Abstract
In one of my course project, I want to know the geographical characteristics of the real estate sales of NYC. Therefore, I create a few code snippets to display the sale records on the map. In this post, you will find:
- How to get geo-coordinates based on address, i.e. address ->(longitude, latitude).
- How to display sale records on the map.
- An extension of displaying: display sale records according to their distance to a specific location.
Obtain Data and Convert Address to Geo-coordinates
- NYC real estate rolling sales data can be obtained from NYC Department of Finance.
- Upload the sale record data (.csv file) to GeoCodio to convert address to geo-coordinates.

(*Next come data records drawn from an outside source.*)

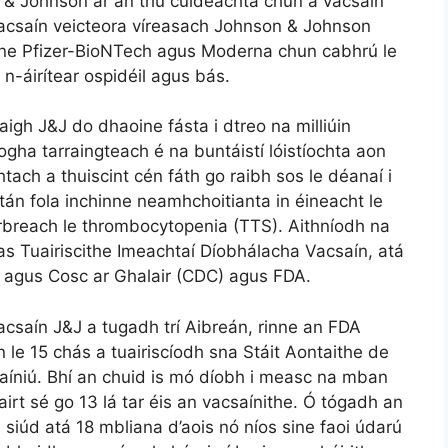
 & Johnson ar an tríú cuideachta chun a vacsaín
h vacsaín veicteora víreasach Johnson & Johnson
nne Pfizer-BioNTech agus Moderna chun cabhrú le
n-áirítear ospidéil agus bás.
igh J&J do dhaoine fásta i dtreo na milliúin
rogha tarraingteach é na buntáistí lóistíochta aon
htach a thuiscint cén fáth go raibh sos le déanaí i
tán fola inchinne neamhchoitianta in éineacht le
eirbreach le thrombocytopenia (TTS). Aithníodh na
s Tuairiscithe Imeachtaí Díobhálacha Vacsaín, atá
ú agus Cosc ar Ghalair (CDC) agus FDA.
acsaín J&J a tugadh trí Aibreán, rinne an FDA
 le 15 chás a tuairiscíodh sna Stáit Aontaithe de
saíniú. Bhí an chuid is mó díobh i measc na mban
airt sé go 13 lá tar éis an vacsaínithe. Ó tógadh an
siúd atá 18 mbliana d’aois nó níos sine faoi údarú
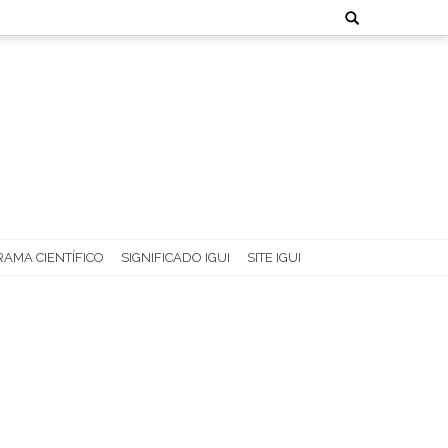
Search
for:
AMA CIENTÍFICO
SIGNIFICADO IGUI
SITE IGUI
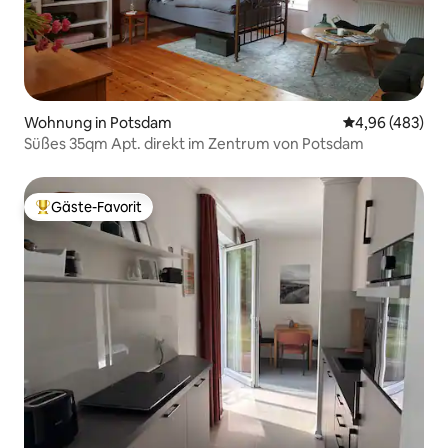
Wohnung in Potsdam
Durchschnittli
4,96 (483)
Süßes 35qm Apt. direkt im Zentrum von Potsdam
Gäste-Favorit
Beliebter Gäste-Favorit.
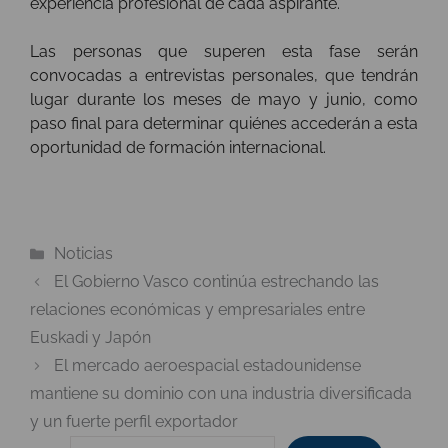
experiencia profesional de cada aspirante.
Las personas que superen esta fase serán
convocadas a entrevistas personales, que tendrán
lugar durante los meses de mayo y junio, como
paso final para determinar quiénes accederán a esta
oportunidad de formación internacional.
Categorías
Noticias
El Gobierno Vasco continúa estrechando las
relaciones económicas y empresariales entre
Euskadi y Japón
El mercado aeroespacial estadounidense
mantiene su dominio con una industria diversificada
y un fuerte perfil exportador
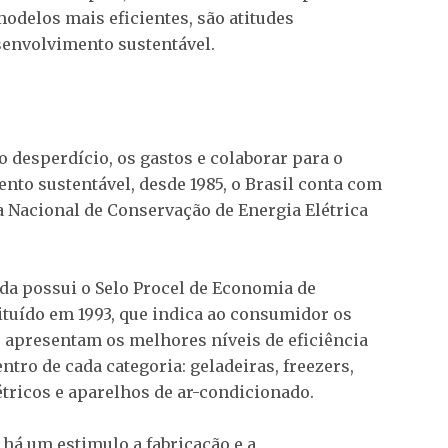
modelos mais eficientes, são atitudes
senvolvimento sustentável.
o desperdício, os gastos e colaborar para o
nto sustentável, desde 1985, o Brasil conta com
Nacional de Conservação de Energia Elétrica
nda possui o Selo Procel de Economia de
tituído em 1993, que indica ao consumidor os
 apresentam os melhores níveis de eficiência
ntro de cada categoria: geladeiras, freezers,
étricos e aparelhos de ar-condicionado.
 há um estimulo a fabricação e a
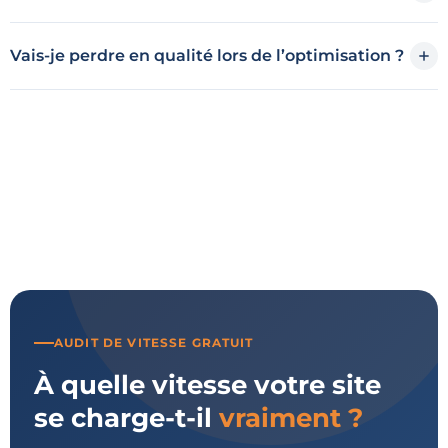
Vais-je perdre en qualité lors de l’optimisation ?
AUDIT DE VITESSE GRATUIT
À quelle vitesse votre site
se charge-t-il
vraiment ?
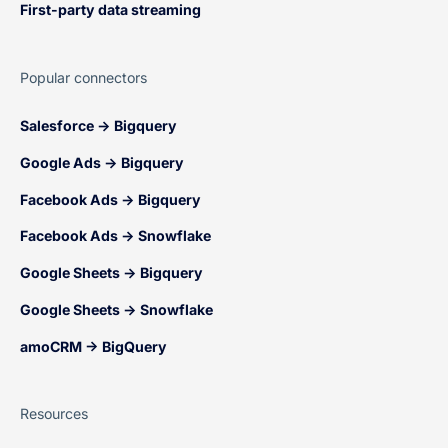
First-party data streaming
Popular connectors
Salesforce → Bigquery
Google Ads → Bigquery
Facebook Ads → Bigquery
Facebook Ads → Snowflake
Google Sheets → Bigquery
Google Sheets → Snowflake
amoCRM → BigQuery
Resources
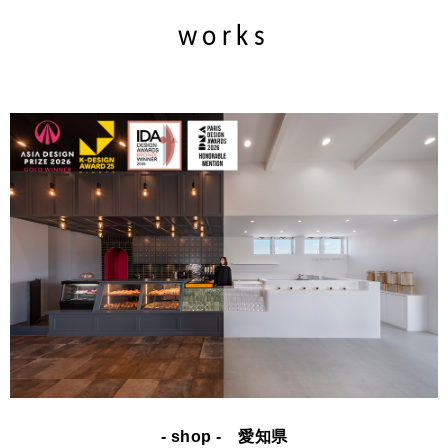
works
- shop - 愛知県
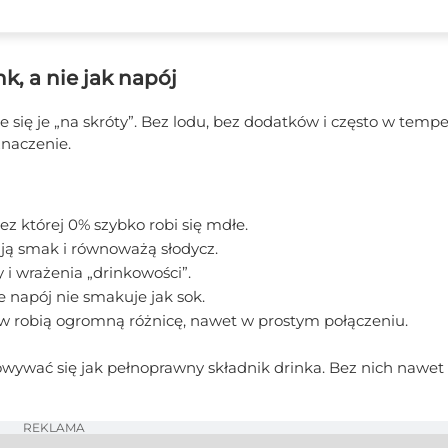
k, a nie jak napój
je się je „na skróty”. Bez lodu, bez dodatków i często w temp
naczenie.
bez której 0% szybko robi się mdłe.
ają smak i równoważą słodycz.
i wrażenia „drinkowości”.
że napój nie smakuje jak sok.
ów robią ogromną różnicę, nawet w prostym połączeniu.
wywać się jak pełnoprawny składnik drinka. Bez nich nawet 
REKLAMA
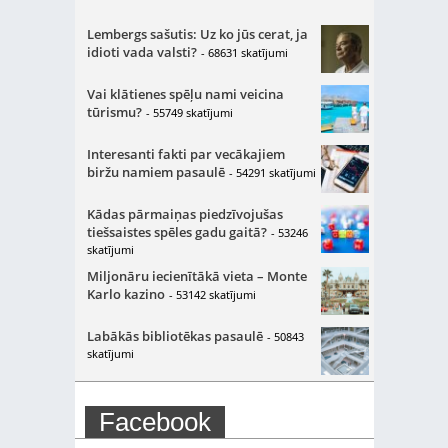
Lembergs sašutis: Uz ko jūs cerat, ja
idioti vada valsti?
- 68631 skatījumi
Vai klātienes spēļu nami veicina
tūrismu?
- 55749 skatījumi
Interesanti fakti par vecākajiem
biržu namiem pasaulē
- 54291 skatījumi
Kādas pārmaiņas piedzīvojušas
tiešsaistes spēles gadu gaitā?
- 53246
skatījumi
Miljonāru iecienītākā vieta – Monte
Karlo kazino
- 53142 skatījumi
Labākās bibliotēkas pasaulē
- 50843
skatījumi
Facebook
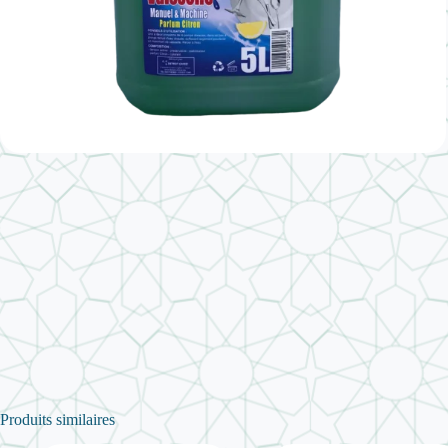
Produits similaires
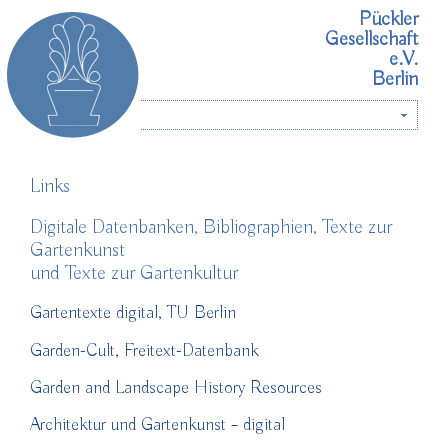
Pückler
Gesellschaft
e.V.
Berlin
Menü
Links
Digitale Datenbanken, Bibliographien, Texte zur
Gartenkunst
und Texte zur Gartenkultur
Gartentexte digital, TU Berlin
Garden-Cult, Freitext-Datenbank
Garden and Landscape History Resources
Architektur und Gartenkunst – digital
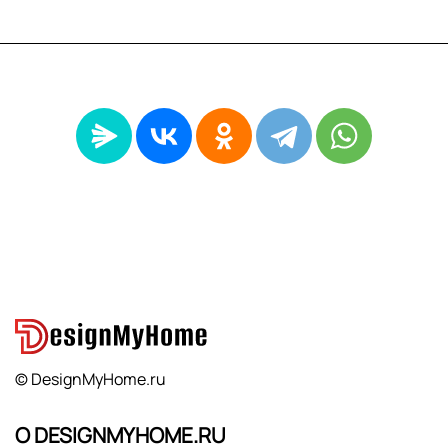
© DesignMyHome.ru
О DESIGNMYHOME.RU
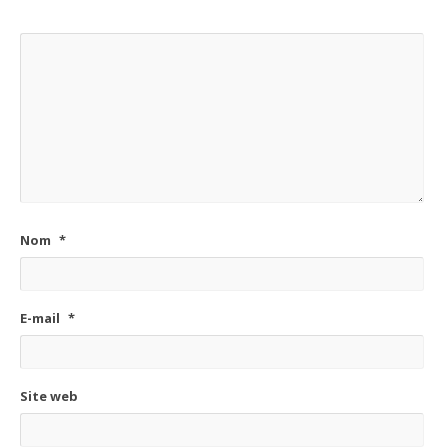
Nom
*
E-mail
*
Site web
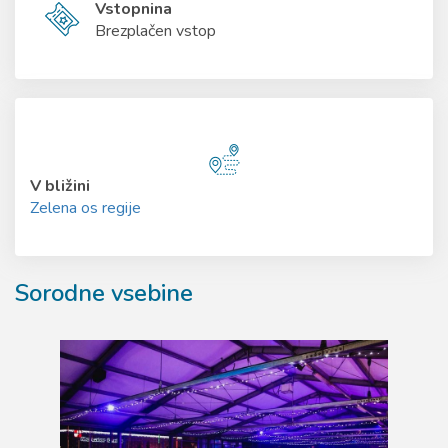
Vstopnina
Brezplačen vstop
V bližini
Zelena os regije
Sorodne vsebine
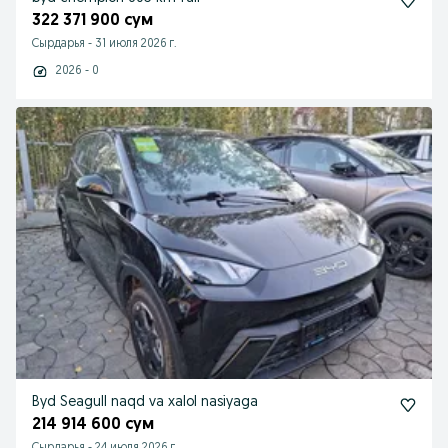
322 371 900 сум
Сырдарья
-
31 июля 2026 г.
2026 - 0
Byd Seagull naqd va xalol nasiyaga
214 914 600 сум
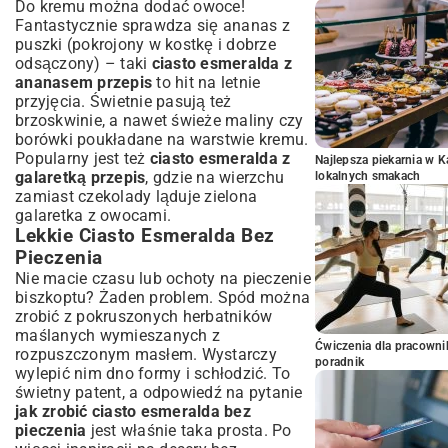
Do kremu można dodać owoce!
Fantastycznie sprawdza się ananas z
puszki (pokrojony w kostkę i dobrze
odsączony) – taki
ciasto esmeralda z
ananasem przepis
to hit na letnie
przyjęcia. Świetnie pasują też
brzoskwinie, a nawet świeże maliny czy
borówki poukładane na warstwie kremu.
Popularny jest też
ciasto esmeralda z
Najlepsza piekarnia w 
galaretką przepis
, gdzie na wierzchu
lokalnych smakach
zamiast czekolady ląduje zielona
galaretka z owocami.
Lekkie Ciasto Esmeralda Bez
Pieczenia
Nie macie czasu lub ochoty na pieczenie
biszkoptu? Żaden problem. Spód można
zrobić z pokruszonych herbatników
maślanych wymieszanych z
Ćwiczenia dla pracown
rozpuszczonym masłem. Wystarczy
poradnik
wylepić nim dno formy i schłodzić. To
świetny patent, a odpowiedź na pytanie
jak zrobić ciasto esmeralda bez
pieczenia
jest właśnie taka prosta. Po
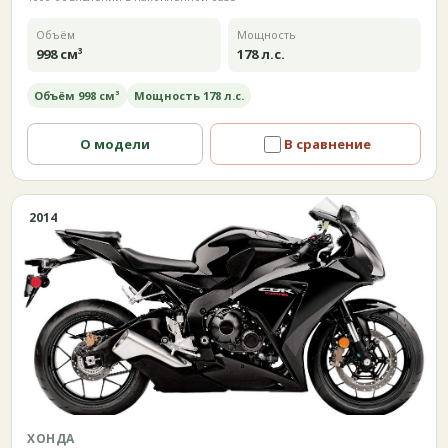
Объём
Мощность
998 см³
178 л.с.
Объём 998 см³
Мощность 178 л.с.
О модели
В сравнение
2014
ХОНДА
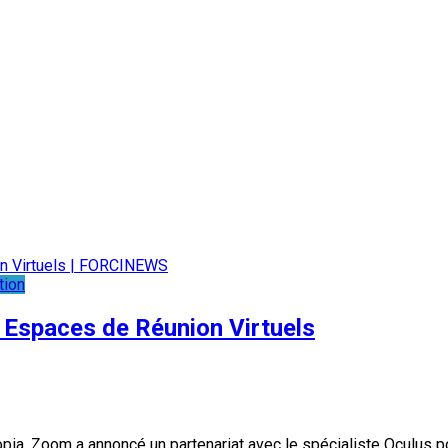
tion
 Espaces de Réunion Virtuels
ia, Zoom a annoncé un partenariat avec le spécialiste Oculus p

The resulting data file includes the following columns (The columns Latitude and Longitude are added by GeoCodio):
- BOROUGH
- NEIGHBORHOOD
- BUILDING CLASS CATEGORY
- TAX CLASS AT PRESENT
- BLOCK
- LOT
- EASE-MENT
- BUILDING CLASS AT PRESENT
- Latitude
- Longitude
- ADDRESS
- APARTMENT NUMBER
- ZIP CODE
- RESIDENTIAL UNITS
- COMMERCIAL UNITS
- TOTAL UNITS
- LAND SQUARE FEET
- GROSS SQUARE FEET
- YEAR BUILT
- TAX CLASS AT TIME OF SALE
- BUILDING CLASS AT TIME OF SALE
- SALE PRICE
- SALE DATE
Take a look at the data:
import pandas as pd
import geopandas as gpd
import matplotlib.pylab as plt
import fiona
import descartes
from shapely.geometry import Point, Polygon
%matplotlib inline
# Use your own path and file name here
data = pd.read_csv('data/rollingsales_brooklyn.csv')
# Take a look at the data
data.head()
BOROUGH | NEIGHBORHOOD | BUILDING CLASS CATEGORY | TAX CLASS AT PRESENT | ... | Latitude | Longitude | ... | SALE PRICE | SALE DATE | |
---|---|---|---|---|---|---|---|---|---|---|
0 | 3 | BATH BEACH | 01 ONE FAMILY DWELLINGS | 1 | ... | 40.609069 | -74.008071 | ... | 0 | 04/23/2019 |
1 | 3 | BATH BEACH | 01 ONE FAMILY DWELLINGS | 1 | ... | 40.609354 | -74.006997 | ... | 0 | 02/27/2019 |
2 | 3 | BATH BEACH | 01 ONE FAMILY DWELLINGS | 1 | ... | 40.609354 | -74.006997 | ... | 0 | 02/11/2019 |
3 | 3 | BATH BEACH | 01 ONE FAMILY DWELLINGS | 1 | ... | 40.607092 | -74.005414 | ... | 0 | 10/25/2018 |
4 | 3 | BATH BEACH | 01 ONE FAMILY DWELLINGS | 1 | ... | 40.606978 | -74.005493 | ... | 1,720,000 | 12/12/2018 |
Data Preprocessing
We notice that the conversion of address to geocoordinate, though most them fall correctly inside the boundary, some locations are still far from being correct. So before doing any analysis, we need to eliminate these outliers.
# Eliminate outliers
n = 1 # defines how many stand deviation to look for. We find n=1 is the best practice.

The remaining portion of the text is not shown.